Thank Yous!

This blog is particularly important, because there were a whole lot more people behind the scenes for this trip that there were on the front line ….

THANK YOU!  THANK YOU!  THANK YOU!  to the following wonderful folks ..

Thank you to our Electrical Engineering Research Team:

Erik Gamez  and Jake Hansen who, along with David Lubbers, helped figure out what equipment we should take for the electrical testing and developed the electrical connection methods we took with us.  This is their senior design project, and they will all be graduating this spring.

Thank you to our Mathematics Research Team:

Adam Gully, Christian Sampson, Ben Murphy,  and Jingyi Zhu who helped develop the mathematical models that will be used to better understand the data.  These graduate students have done a fantastic job in all regards.  We also appreciated Adam’s thoughts about the ways we needed to be prepared, based on his previous trip to Antarctica, and the wonderful core holders he built.  Dr. Elena Cherkaev, also a mathematics professor, is helping to develop inverse models to utilize this data and better understand the implications of the science.

Thank you to Della Rae Riker, Administrative Assistant in the math department, who did EVERYTHING in her power to get us to Antarctica, with our stuff, with all of our stuff, with ALL of our stuff.  She was the organization behind the expedition.

Thank you to Antarctic New Zealand, who provided the most fantastic support for this mission.  Paul Woodgate, in particular, provided excellent help and information.  ANZ suited us up professionally and well, and provided excellent support for our field camp.

Thank you to Dr. Tim Haskell, who ran the K131 field camp.  Tim did everything from requesting spare parts and chain saws to keeping the generator running (a huge effort in and of itself), the yellow buckets emptied, and keeping  all of us safe, secure, and effective.  In addition to the daily efforts, and the special efforts required at times, Tim was an incredible source of information and science. A HUGE thank you to Tim!

Thank you to the wonderful staff and support at Scott Base, Antarctica.  What an amazing crew, capable of ushering us naive novices and all of our stuff safely and efficiently through a rather complex field expedition.  Thank you for the friendly, family-style support and care!  We really felt looked after and safe under your watch.
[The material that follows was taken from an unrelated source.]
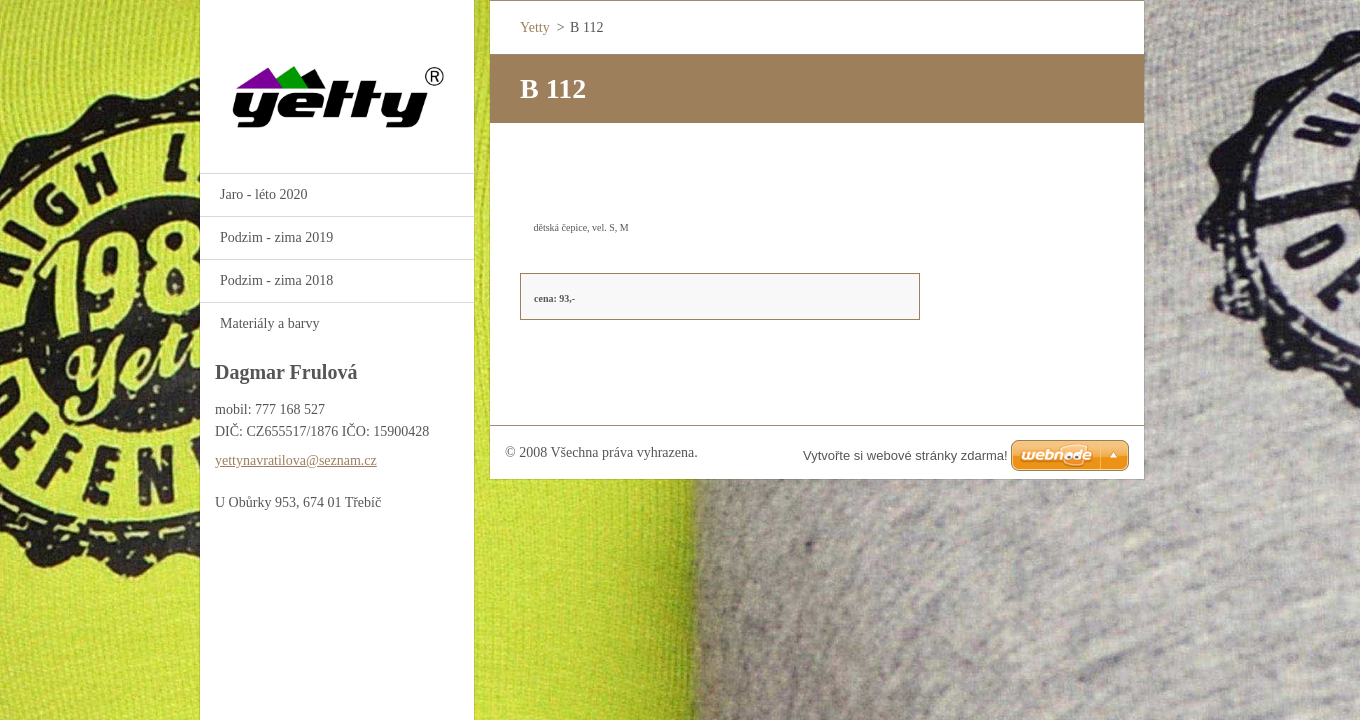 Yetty (535, 27)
Thank you to our collaborators, Dr. Malcolm Ingham and Dr. Pat Langhorne, in particular, and their students, Sean Buchanan and Stefan.  Malcolm instigated and facilitated our trip to K131, and both he and Pat provided much technical insight and discussion.   Pat also provided all of the exquisite sea ice crystalography you see in our work.  Thank you for opening up this beautiful view of the sea ice to us.  We look forward to continued collaboration and sharing of data as ideas progress.
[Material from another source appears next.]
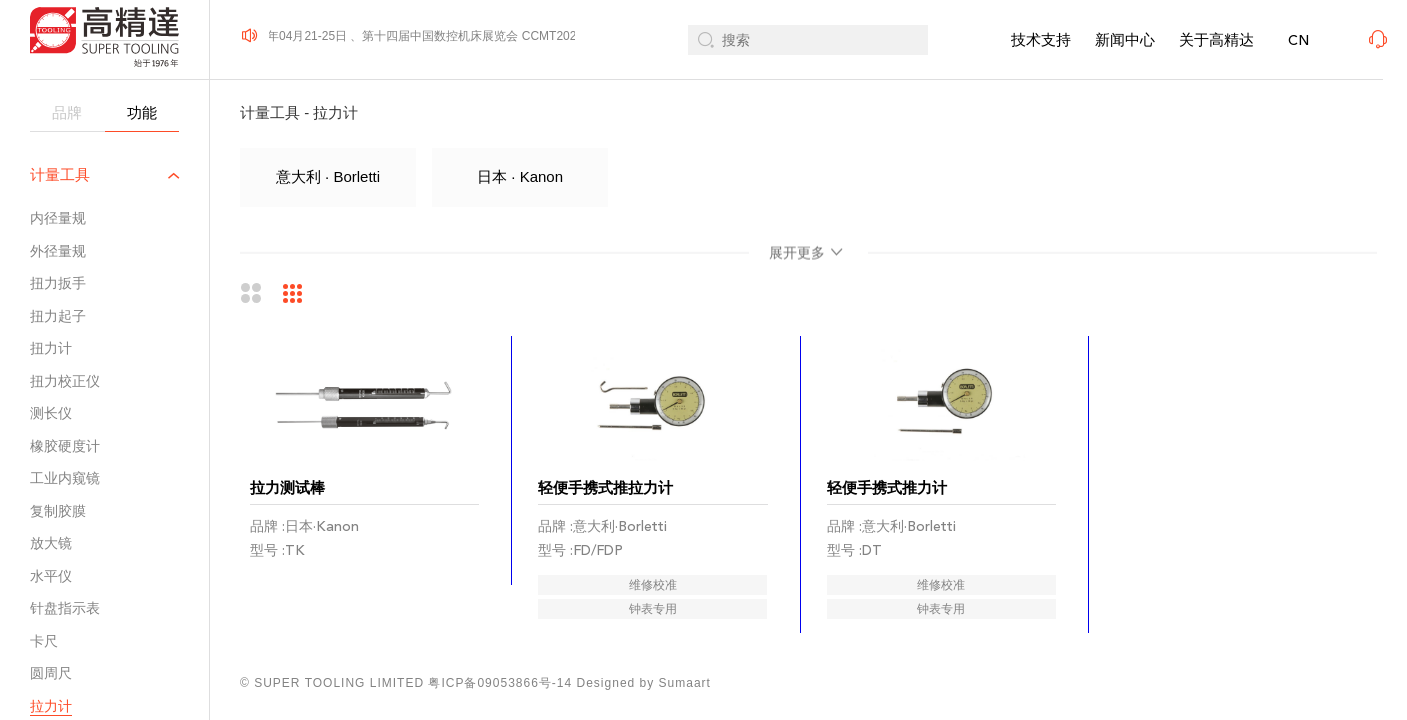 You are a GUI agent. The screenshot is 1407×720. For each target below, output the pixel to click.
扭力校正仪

Thank you to the National Science Foundation who supported this work financially.

Arctic Natural Sciences and Division of Mathematical Sciences (administered through ARC):  NSF Grant ARC-0934721   (Collaborations in Mathematical Geosciences, this is the main grant supporting the measurement project.)

Division of Mathematical Sciences: NSF Grant DMS-0940249   (Mathematics and Climate Change Research Network, also supporting Ken Golden’s sea ice work and the expedition)
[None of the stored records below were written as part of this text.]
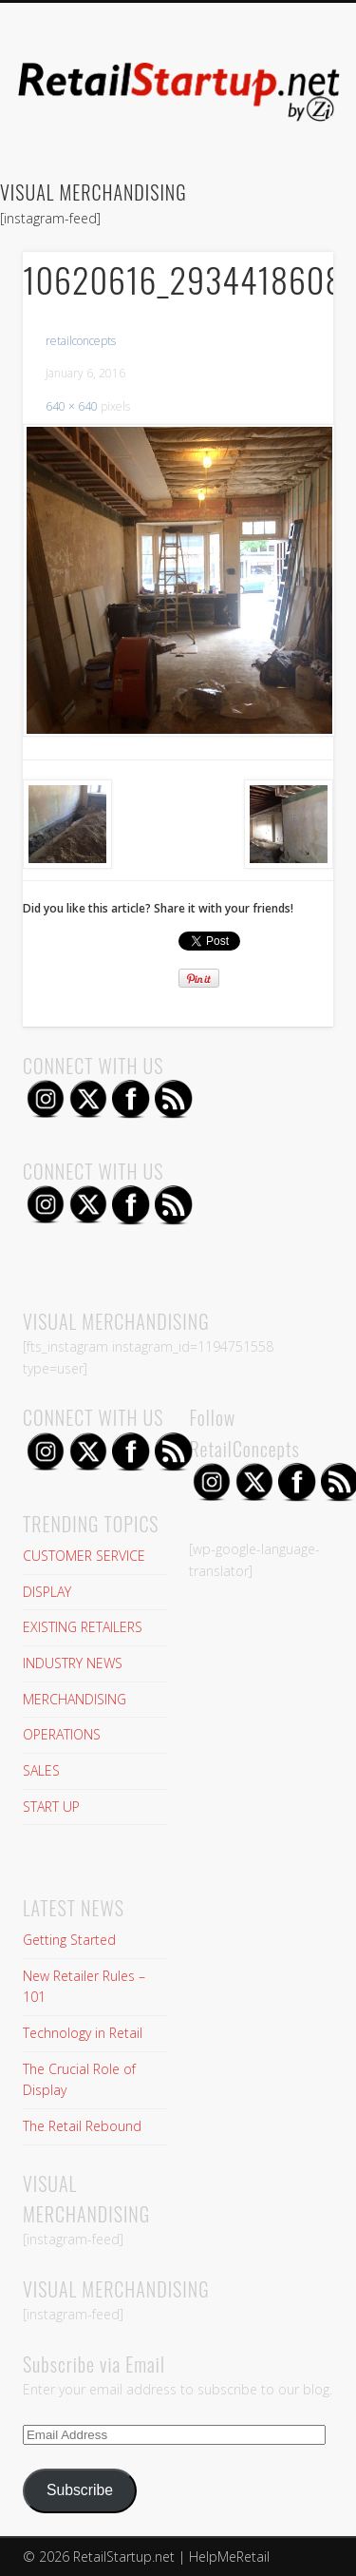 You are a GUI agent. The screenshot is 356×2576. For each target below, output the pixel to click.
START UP (51, 1806)
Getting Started (69, 1940)
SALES (41, 1770)
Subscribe (80, 2490)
NSF Grant DMS-0602219   (Math Dept. VIGRE, supporting Joyce Lin and Math undergraduates doing ‘Research Experiences for Undergraduates (REU))

The NSF is a key supporter of scientific discovery and development in the US, and we are extremely grateful for their support of this endeavor.

Thank you to the University of Utah, for providing a research environment that allowed us to generate the ideas and concepts that got us here in the first place.  We value the continued support for our labs, our students and our research.  And, knowing that we now have some pretty huge crates headed our direction, we thank whomever finds us the space we need to prepare for the next leg of our research expedition — an upcoming Arctic trip to compare the ice on the other side of the earth.

And finally, we thank our families, who did without us for a month and welcomed us back with warm homes, lots of fresh veggies, and (in the case of our four legged family), wagging tails!  We missed them, and talked about them, and know that they gave up much so we could go on this expedition.

And finally finally finally (this is Cindy speaking), I want to thank the other members of our Antarctic team — Dr. Ken Golden, Dr. Joyce Lin, and David Lubbers — for some of the best belly laughs I’ve had  in a very long time!  and all the while, working like wild things until the wee bright hours of the midnight sun on this exciting and engaging research project.  Thanks for making it happen!